There is hope that we still get the chance to hear The Neptunes produced OST of True Crime: Hong Kong! Square Enix picks up the game but not the IP, meaning it won’t be called True Crime. Besides announcing that the Guitar Hero franchise was being shelved for now, Activision announced back in February that it was canceling open-world action game True Crime: Hong Kong. But in what seemed like an inevitable move for a game that had so many years poured into it, it has been picked up by another publisher — Square Enix — and will carry a different name. The cancellation was surprising at the time; Hong Kong had been getting a new PR push just prior to the announcement. Activision claimed it was due to the game’s quality — or lack thereof.
It said both the Hong Kong and Guitar Hero moves were due to “the desire to focus on the greatest opportunities that the company currently has to create the world’s best interactive entertainment experiences.” This was reiterated in a recent interview with CEO Bobby Kotick, who said the company’s focus on fewer titles is about a “commitment to excellence.” He also described the goal with Hong Kong as being the creation of a less violent Grand Theft Auto game. “And we recognized that after giving it a good college try for three years we didn’t have the skills at the company to do that type of game, so we canceled it,” he explained.

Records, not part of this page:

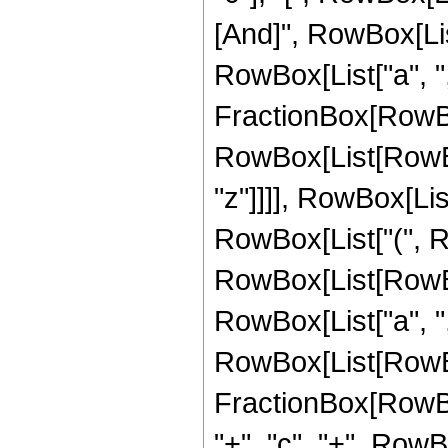
[And]", RowBox[Lis
RowBox[List["a", ",", 
FractionBox[RowBox[
RowBox[List[RowBox[L
"z"]]]], RowBox[List
RowBox[List["(", RowB
RowBox[List[RowBox
RowBox[List["a", ",", 
RowBox[List[RowBo
FractionBox[RowBox
"+", "c", "+", RowB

“And I think that it was a demonstration to the organization that focus is going to get rewarded, and that if you can’t after a sustained period of time get to that level of excellence, then we’re going to have to make a change.” Square Enix obviously feels it can do the game justice. Speaking with Gamasutra, Square Enix London Studios GM Lee Singleton said, “When we first saw and got our hands on the game we fell in love with it.” Hong Kong will still be handled by United Front Games, which has previously developed ModNation Racers. The deal doesn’t include the True Crime IP, meaning Hong Kong will have to undergo a name change. (There have been two True Crime games released prior to Hong Kong, both published by Activision.)

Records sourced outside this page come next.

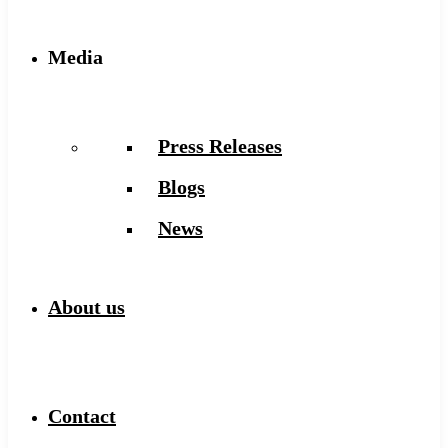
Media
Press Releases
Blogs
News
About us
Contact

The new name for HK, its platforms, and release date all haven’t been made public yet. It had been planned for a 2010 release on Xbox 360, PlayStation 3, and PC, but was delayed until 2011 before being canceled. Prior to being adapted into a True Crime game, it was known as Black Lotus and featured a female protagonist. This isn’t the first time a game Activision has been set to publish ended up in the hands of another publisher. Brutal Legend, along with games like Ghostbusters and others, were dropped by Activision Blizzard following the Vivendi Games merger.
Brutal Legend ended up being picked up by Electronic Arts, although Activision later sued developer Double Fine over the game’s rights. The matter ended up being resolved and Brutal Legend was released on October 13, 2009. Hopefully the path to release for True Crime: Hong Kong proves to be less complicated. Square clearly has a lot of faith in both United Front Games and the game itself. Singleton said, “We see this as a fantastic opportunity to create a new and unique franchise which gamers will come to know and love for years to come.”